Decided: October 26, 2016

Before SHEPHERD, LAGOA, and FERNANDEZ, JJ. Walton Lantaff Schroeder & Carson LLP and John P. Joy and Sara M. Sandler (Fort Lauderdale), for appellant. Keller, Keller & Caracuzzo, P.A. and David M. Lores (West Palm Beach); Purdy, Jolly, Giuffreda & Barranco, P.A. (Fort Lauderdale) and Summer M. Barranco (Fort Lauderdale), for appellees.

Allstate Fire and Casualty Insurance Company (“Allstate”) seeks review of the trial court's order denying Allstate's motion to dismiss Count II of Plaintiff, Joseph Hradecky's (“Hradecky”), complaint based on improper venue.1 Because the plain and unambiguous language of the Endorsement contains a mandatory forum selection clause for bringing any suit for UM benefits in Pennsylvania, we reverse the trial court's order and remand.

I. FACTUAL AND PROCEDURAL HISTORY

Allstate issued a personal automobile policy to Hradecky (the “Policy”). The policy period ran from November 15, 2014 until May 15, 2015, and provided for both Uninsured Motorists (“UM”) and Underinsured Motorists (“UIM”) coverage. On November 19, 2014, Hradecky received an Amended Policy Endorsement (the “Endorsement”). Of relevance to this appeal, the address for Hradecky listed on the Policy Declarations page was 177 McKenzie Road, Clinton, Pennsylvania.

On December 3, 2014, Hradecky's motor vehicle was rear-ended by a vehicle driven by an officer of the Monroe County Sheriff's Office.
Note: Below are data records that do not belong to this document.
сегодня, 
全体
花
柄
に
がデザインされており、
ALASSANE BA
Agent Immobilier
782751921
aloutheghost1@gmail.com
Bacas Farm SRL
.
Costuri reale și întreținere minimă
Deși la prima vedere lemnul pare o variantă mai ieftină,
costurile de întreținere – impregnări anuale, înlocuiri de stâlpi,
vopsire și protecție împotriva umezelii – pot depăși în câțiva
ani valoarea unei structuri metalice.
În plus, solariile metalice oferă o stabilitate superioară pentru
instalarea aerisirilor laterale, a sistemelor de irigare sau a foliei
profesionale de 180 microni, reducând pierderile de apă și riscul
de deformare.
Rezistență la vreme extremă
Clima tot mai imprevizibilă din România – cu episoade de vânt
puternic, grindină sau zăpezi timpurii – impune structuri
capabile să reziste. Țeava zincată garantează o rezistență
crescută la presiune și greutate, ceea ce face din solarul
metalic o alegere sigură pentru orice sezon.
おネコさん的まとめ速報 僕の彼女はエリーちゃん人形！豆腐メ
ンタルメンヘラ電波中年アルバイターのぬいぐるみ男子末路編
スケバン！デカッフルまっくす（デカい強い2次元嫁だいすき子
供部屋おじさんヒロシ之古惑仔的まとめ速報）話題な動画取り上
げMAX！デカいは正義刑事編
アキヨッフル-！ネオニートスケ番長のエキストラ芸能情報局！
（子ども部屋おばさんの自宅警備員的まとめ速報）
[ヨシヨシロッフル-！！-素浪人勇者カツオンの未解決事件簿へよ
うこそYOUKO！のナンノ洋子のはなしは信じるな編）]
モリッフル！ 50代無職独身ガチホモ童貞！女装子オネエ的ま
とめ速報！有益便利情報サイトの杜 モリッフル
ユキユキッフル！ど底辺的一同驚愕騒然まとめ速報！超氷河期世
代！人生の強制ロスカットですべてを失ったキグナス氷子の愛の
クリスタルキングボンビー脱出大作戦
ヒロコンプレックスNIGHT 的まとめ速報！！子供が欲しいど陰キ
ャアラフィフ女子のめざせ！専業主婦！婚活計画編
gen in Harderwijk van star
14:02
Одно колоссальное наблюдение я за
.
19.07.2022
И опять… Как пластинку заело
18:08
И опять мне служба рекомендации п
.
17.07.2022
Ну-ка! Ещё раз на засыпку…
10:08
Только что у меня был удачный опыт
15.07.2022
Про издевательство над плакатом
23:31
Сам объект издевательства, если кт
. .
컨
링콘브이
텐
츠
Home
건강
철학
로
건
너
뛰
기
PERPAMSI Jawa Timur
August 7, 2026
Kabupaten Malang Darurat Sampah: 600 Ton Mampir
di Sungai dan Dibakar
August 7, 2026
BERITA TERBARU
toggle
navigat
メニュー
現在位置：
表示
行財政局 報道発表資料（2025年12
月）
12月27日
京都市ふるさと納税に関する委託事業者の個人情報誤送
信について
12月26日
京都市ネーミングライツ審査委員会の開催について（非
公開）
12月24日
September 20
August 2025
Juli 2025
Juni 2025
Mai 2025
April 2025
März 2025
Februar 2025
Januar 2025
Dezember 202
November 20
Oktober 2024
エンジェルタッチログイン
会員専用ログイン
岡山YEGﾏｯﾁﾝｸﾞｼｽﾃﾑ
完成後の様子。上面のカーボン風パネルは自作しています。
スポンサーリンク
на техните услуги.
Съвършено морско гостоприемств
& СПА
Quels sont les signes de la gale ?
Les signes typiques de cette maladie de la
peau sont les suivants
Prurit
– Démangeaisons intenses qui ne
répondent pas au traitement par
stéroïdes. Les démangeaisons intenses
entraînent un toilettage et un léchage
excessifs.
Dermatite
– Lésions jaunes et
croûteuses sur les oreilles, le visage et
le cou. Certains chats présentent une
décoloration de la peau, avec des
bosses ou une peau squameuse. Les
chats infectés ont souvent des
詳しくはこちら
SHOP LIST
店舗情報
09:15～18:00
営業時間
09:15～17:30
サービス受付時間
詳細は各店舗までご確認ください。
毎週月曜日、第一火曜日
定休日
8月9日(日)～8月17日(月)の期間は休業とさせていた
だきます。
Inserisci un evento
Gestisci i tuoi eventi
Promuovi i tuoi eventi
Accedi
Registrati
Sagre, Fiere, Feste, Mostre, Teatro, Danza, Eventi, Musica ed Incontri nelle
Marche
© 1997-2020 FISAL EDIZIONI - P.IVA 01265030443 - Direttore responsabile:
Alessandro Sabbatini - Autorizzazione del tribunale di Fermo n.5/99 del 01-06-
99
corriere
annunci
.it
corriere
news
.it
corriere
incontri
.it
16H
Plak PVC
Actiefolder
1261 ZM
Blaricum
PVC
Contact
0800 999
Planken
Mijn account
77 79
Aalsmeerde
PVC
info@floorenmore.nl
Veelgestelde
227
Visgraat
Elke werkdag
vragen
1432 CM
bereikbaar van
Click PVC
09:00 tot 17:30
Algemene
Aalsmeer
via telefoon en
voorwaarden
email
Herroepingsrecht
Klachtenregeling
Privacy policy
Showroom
At the time of the accident, Hradecky's vehicle was covered by the Policy and its Endorsement.

Hradecky subsequently filed suit alleging two counts: Count I for Negligence against Rick Ramsay, as Sheriff of Monroe County, Florida; and Count II for Negligence against Allstate.2

Allstate filed a Motion to Dismiss Count II of Plaintiff's Amended Complaint, arguing that dismissal was required based on the following mandatory forum selection clause contained in the Endorsement titled “Pennsylvania Auto Amendatory Endorsement”:

The following endorsement changes your policy. Please read this document carefully and keep it with your policy.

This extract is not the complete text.